• Instructions to follow: This calls for a verbatim copy of all the data, with no images carried over.

[Extracted records — start]

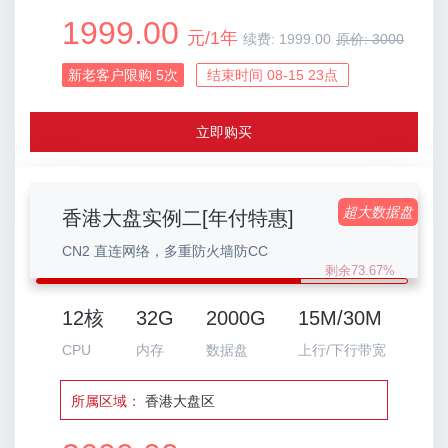
1999.00
元/1年
续费:
1999.00
原价:
3000
新老客户限购
5
次
结束时间 08-15 23点
立即购买
超大数据盘
香港大盘实例二[年付特惠]
CN2 直连网络，多重防火墙防CC
剩余73.67%
12核
32G
2000G
15M/30M
CPU
内存
数据盘
上行/下行带宽
所属区域：
香港大盘区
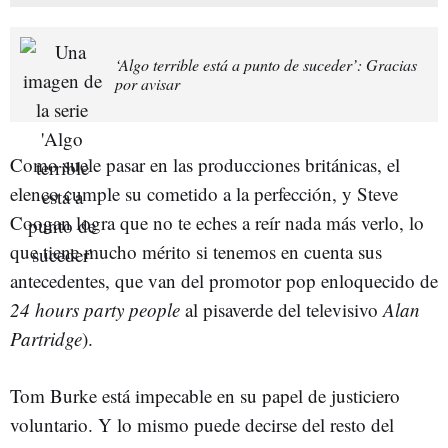
‘Algo terrible está a punto de suceder’: Gracias
por avisar
Como suele pasar en las producciones británicas, el
elenco cumple su cometido a la perfección, y Steve
Coogan logra que no te eches a reír nada más verlo, lo
que tiene mucho mérito si tenemos en cuenta sus
antecedentes, que van del promotor pop enloquecido de
24 hours party people
al pisaverde del televisivo
Alan
Partridge
).
Tom Burke está impecable en su papel de justiciero
voluntario. Y lo mismo puede decirse del resto del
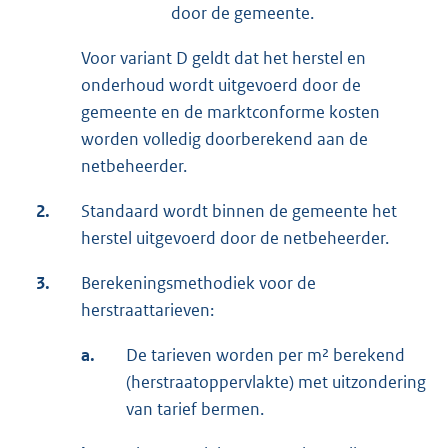
door de gemeente.
Voor variant D geldt dat het herstel en
onderhoud wordt uitgevoerd door de
gemeente en de marktconforme kosten
worden volledig doorberekend aan de
netbeheerder.
2.
Standaard wordt binnen de gemeente het
herstel uitgevoerd door de netbeheerder.
3.
Berekeningsmethodiek voor de
herstraattarieven:
a.
De tarieven worden per m² berekend
(herstraatoppervlakte) met uitzondering
van tarief bermen.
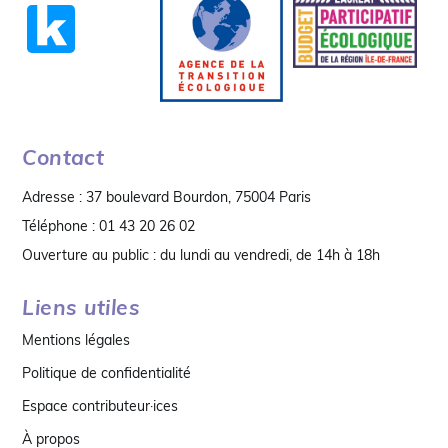
Contact
Adresse : 37 boulevard Bourdon, 75004 Paris
Téléphone : 01 43 20 26 02
Ouverture au public : du lundi au vendredi, de 14h à 18h
Liens utiles
Mentions légales
Politique de confidentialité
Espace contributeur·ices
À propos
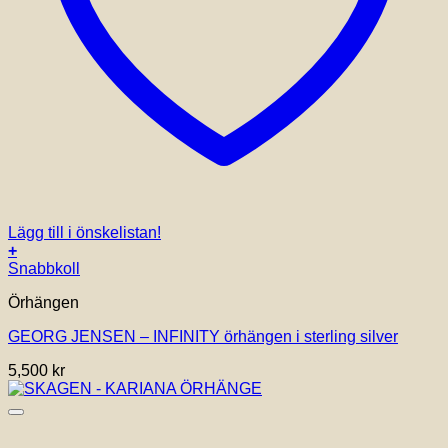
Lägg till i önskelistan!
+
Snabbkoll
Örhängen
GEORG JENSEN – INFINITY örhängen i sterling silver
5,500
kr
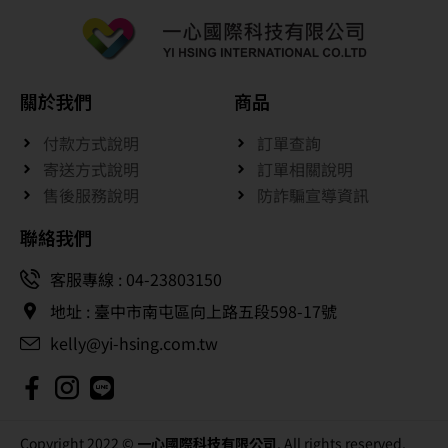
關於我們
商品
付款方式說明
訂單查詢
寄送方式說明
訂單相關說明
售後服務說明
防詐騙宣導資訊
聯絡我們
客服專線 : 04-23803150
地址 : 臺中市南屯區向上路五段598-17號
kelly@yi-hsing.com.tw
Copyright 2022 ©
一心國際科技有限公司
. All rights reserved.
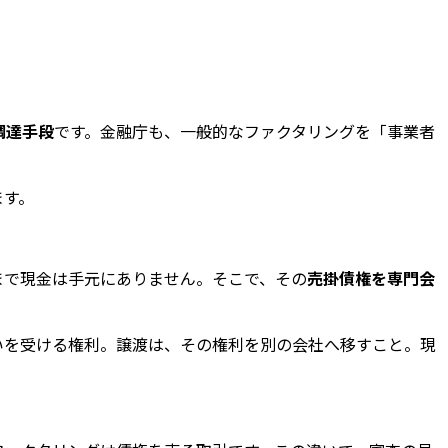
調達手段
です。金融庁も、一般的なファクタリングを「事業者
ます。
まで現金は手元にありません。そこで、その
売掛債権を専門会
いを受ける権利。譲渡は、その権利を別の会社へ移すこと。現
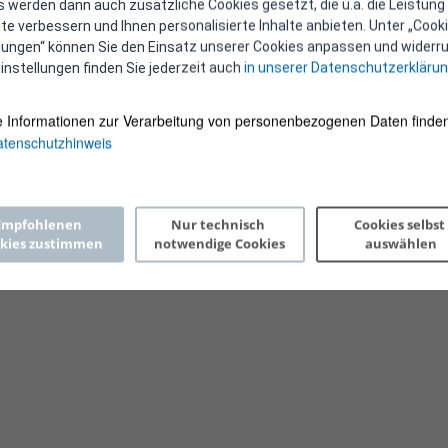
 werden dann auch zusätzliche Cookies gesetzt, die u.a. die Leistung
e verbessern und Ihnen personalisierte Inhalte anbieten. Unter „Cooki
llungen“ können Sie den Einsatz unserer Cookies anpassen und widerru
instellungen finden Sie jederzeit auch
in unserer Datenschutzerkläru
e Informationen zur Verarbeitung von personenbezogenen Daten finden
tenschutzhinweis
Copyright 2026 © E-Control
Empfohlenen 
Nur technisch 
Cookies selbst 
kies zustimmen
notwendige Cookies
auswählen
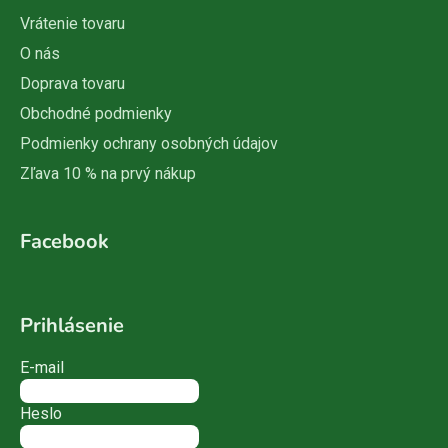
Vrátenie tovaru
O nás
Doprava tovaru
Obchodné podmienky
Podmienky ochrany osobných údajov
Zľava 10 % na prvý nákup
Facebook
Prihlásenie
E-mail
Heslo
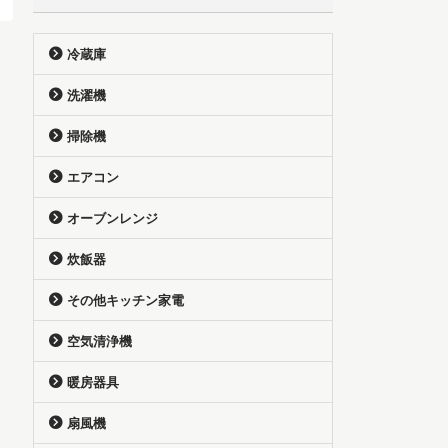
冷蔵庫
洗濯機
掃除機
エアコン
オーブンレンジ
炊飯器
その他キッチン家電
空気清浄機
暖房器具
扇風機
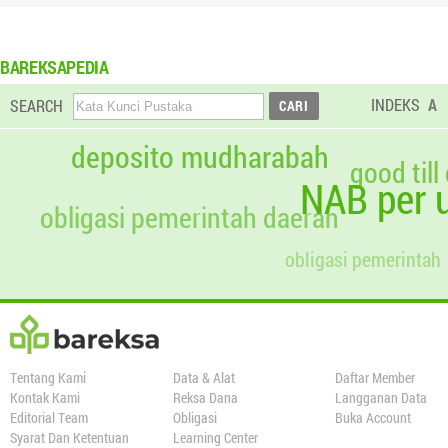
BAREKSAPEDIA
INDEKS
A
SEARCH
deposito mudharabah
good till
NAB per u
obligasi pemerintah daerah
obligasi pemerintah
Tentang Kami
Data & Alat
Daftar Member
Kontak Kami
Reksa Dana
Langganan Data
Editorial Team
Obligasi
Buka Account
Syarat Dan Ketentuan
Learning Center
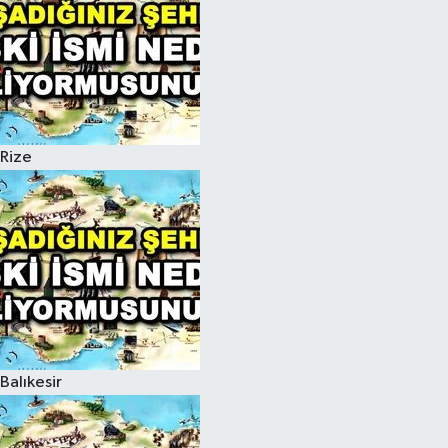
Rize
Balıkesir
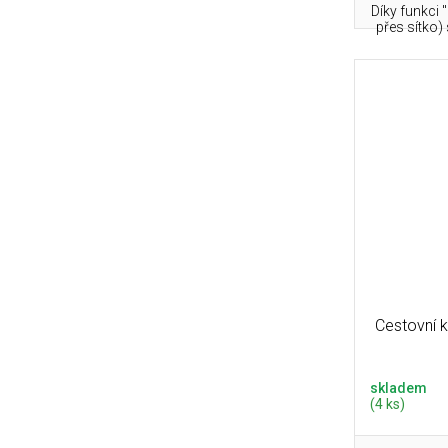
Díky funkci 
přes sítko)
Cestovní 
skladem
(4 ks)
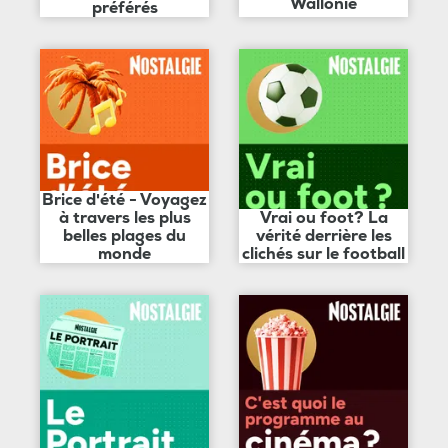
Wallonie
préférés
Brice d'été - Voyagez
à travers les plus
Vrai ou foot? La
belles plages du
vérité derrière les
monde
clichés sur le football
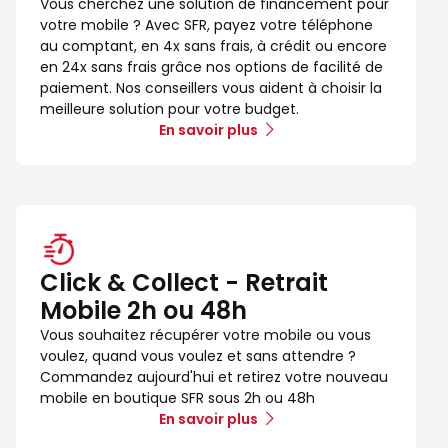
Vous cherchez une solution de financement pour
votre mobile ? Avec SFR, payez votre téléphone
au comptant, en 4x sans frais, à crédit ou encore
en 24x sans frais grâce nos options de facilité de
paiement. Nos conseillers vous aident à choisir la
meilleure solution pour votre budget.
En savoir plus
Click & Collect - Retrait
Mobile 2h ou 48h
Vous souhaitez récupérer votre mobile ou vous
voulez, quand vous voulez et sans attendre ?
Commandez aujourd'hui et retirez votre nouveau
mobile en boutique SFR sous 2h ou 48h
En savoir plus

[Extracted records — finish]

• Exercise output:
1999.00
元/1年
续费:
1999.00
原价:
3000
新老客户限购
5
次
结束时间 08-15 23点
立即购买
超大数据盘
香港大盘实例二[年付特惠]
CN2 直连网络，多重防火墙防CC
剩余73.67%
12核
32G
2000G
15M/30M
CPU
内存
数据盘
上行/下行带宽
所属区域：
香港大盘区
‘Algo terrible está a punto de suceder’: Gracias
por avisar
Como suele pasar en las producciones británicas, el
elenco cumple su cometido a la perfección, y Steve
Coogan logra que no te eches a reír nada más verlo, lo
que tiene mucho mérito si tenemos en cuenta sus
antecedentes, que van del promotor pop enloquecido de
24 hours party people
al pisaverde del televisivo
Alan
Partridge
).
Tom Burke está impecable en su papel de justiciero
voluntario. Y lo mismo puede decirse del resto del
door de gemeente.
Voor variant D geldt dat het herstel en
onderhoud wordt uitgevoerd door de
gemeente en de marktconforme kosten
worden volledig doorberekend aan de
netbeheerder.
2.
Standaard wordt binnen de gemeente het
herstel uitgevoerd door de netbeheerder.
3.
Berekeningsmethodiek voor de
herstraattarieven:
a.
De tarieven worden per m² berekend
(herstraatoppervlakte) met uitzondering
van tarief bermen.
Contact
Adresse : 37 boulevard Bourdon, 75004 Paris
Téléphone : 01 43 20 26 02
Ouverture au public : du lundi au vendredi, de 14h à 18h
Liens utiles
Mentions légales
Politique de confidentialité
Espace contributeur·ices
À propos
Lägg till i önskelistan!
+
Snabbkoll
Örhängen
GEORG JENSEN – INFINITY örhängen i sterling silver
5,500
kr
關於我們
商品
付款方式說明
訂單查詢
寄送方式說明
訂單相關說明
售後服務說明
防詐騙宣導資訊
聯絡我們
客服專線 : 04-23803150
地址 : 臺中市南屯區向上路五段598-17號
kelly@yi-hsing.com.tw
Copyright 2022 ©
一心國際科技有限公司
. All rights reserved.
調達手段
です。金融庁も、一般的なファクタリングを「事業者
ます。
まで現金は手元にありません。そこで、その
売掛債権を専門会
いを受ける権利。譲渡は、その権利を別の会社へ移すこと。現
 werden dann auch zusätzliche Cookies gesetzt, die u.a. die Leistung
e verbessern und Ihnen personalisierte Inhalte anbieten. Unter „Cooki
llungen“ können Sie den Einsatz unserer Cookies anpassen und widerru
instellungen finden Sie jederzeit auch
in unserer Datenschutzerkläru
e Informationen zur Verarbeitung von personenbezogenen Daten finden
tenschutzhinweis
Copyright 2026 © E-Control
Empfohlenen 
Nur technisch 
Cookies selbst 
kies zustimmen
notwendige Cookies
auswählen
Vrátenie tovaru
O nás
Doprava tovaru
Obchodné podmienky
Podmienky ochrany osobných údajov
Zľava 10 % na prvý nákup
Facebook
Prihlásenie
E-mail
Heslo
冷蔵庫
洗濯機
掃除機
エアコン
オーブンレンジ
炊飯器
その他キッチン家電
空気清浄機
暖房器具
扇風機
BAREKSAPEDIA
INDEKS
A
SEARCH
deposito mudharabah
good till
NAB per u
obligasi pemerintah daerah
obligasi pemerintah
Tentang Kami
Data & Alat
Daftar Member
Kontak Kami
Reksa Dana
Langganan Data
Editorial Team
Obligasi
Buka Account
Syarat Dan Ketentuan
Learning Center
Rize
Balıkesir
Díky funkci 
přes sítko)
Cestovní 
skladem
(4 ks)
Wallonie
préférés
Brice d'été - Voyagez
à travers les plus
Vrai ou foot? La
belles plages du
vérité derrière les
monde
clichés sur le football
Vous cherchez une solution de financement pour
votre mobile ? Avec SFR, payez votre téléphone
au comptant, en 4x sans frais, à crédit ou encore
en 24x sans frais grâce nos options de facilité de
paiement. Nos conseillers vous aident à choisir la
meilleure solution pour votre budget.
En savoir plus
Click & Collect - Retrait
Mobile 2h ou 48h
Vous souhaitez récupérer votre mobile ou vous
voulez, quand vous voulez et sans attendre ?
Commandez aujourd'hui et retirez votre nouveau
mobile en boutique SFR sous 2h ou 48h
En savoir plus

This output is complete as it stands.